Abstract

AbstractProgressive multifocal leukoencephalopathy (PML) is a rare and severe demyelinating disease of the white matter in the central nervous system (CNS), and is caused by the John Cunningham virus. Most PML cases occur in immunocompromised patients, particularly those with impaired cell‐mediated immunity. There is no specific therapy for PML; the main therapeutic approach is restoring host adaptive immune responses. In 2005, PML was described in two multiple sclerosis (MS) patients treated with natalizumab. MS is a chronic inflammatory demyelinating disease of the CNS that has been suggested to be associated with attacks by autoreactive lymphocytes.
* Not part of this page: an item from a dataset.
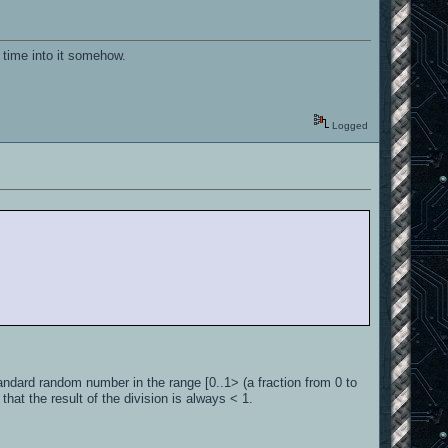
ll time into it somehow.
Logged
ndard random number in the range [0..1> (a fraction from 0 to
that the result of the division is always < 1.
Disease‐modifying therapies have recently been shown to reduce the frequency and severity of clinical relapse, and slow the development of disability. Although freedom from disease activity has become the primary aim of the treatment of MS, these therapies increase the risk of PML. Natalizumab is a monoclonal immunoglobulin antibody directed toward α4 integrin adhesion molecules. To date, 731 natalizumab‐associated PML cases (728 MS and three Crohn's disease) have been reported, including one case of PML in a Japanese patient with MS. Fingolimod is a sphingosine 1‐phosphate receptor modulator that prevents the egress of lymphocytes from lymphatic tissue. There have been 15 confirmed fingolimod‐associated PML cases, including four cases in Japanese MS patients. Dimethyl fumarate is the methyl ester of fumaric acid. The anti‐inflammatory mechanism of dimethyl fumarate has not yet been elucidated in detail. A total of 21 cases of PML have been reported in patients receiving dimethyl fumarate, among which five were MS patients. Dimethyl fumarate‐associated PML has not been documented in Japan. In the era of disease‐modifying therapies for the treatment of MS, neurologists need to consider drug‐induced PML in MS.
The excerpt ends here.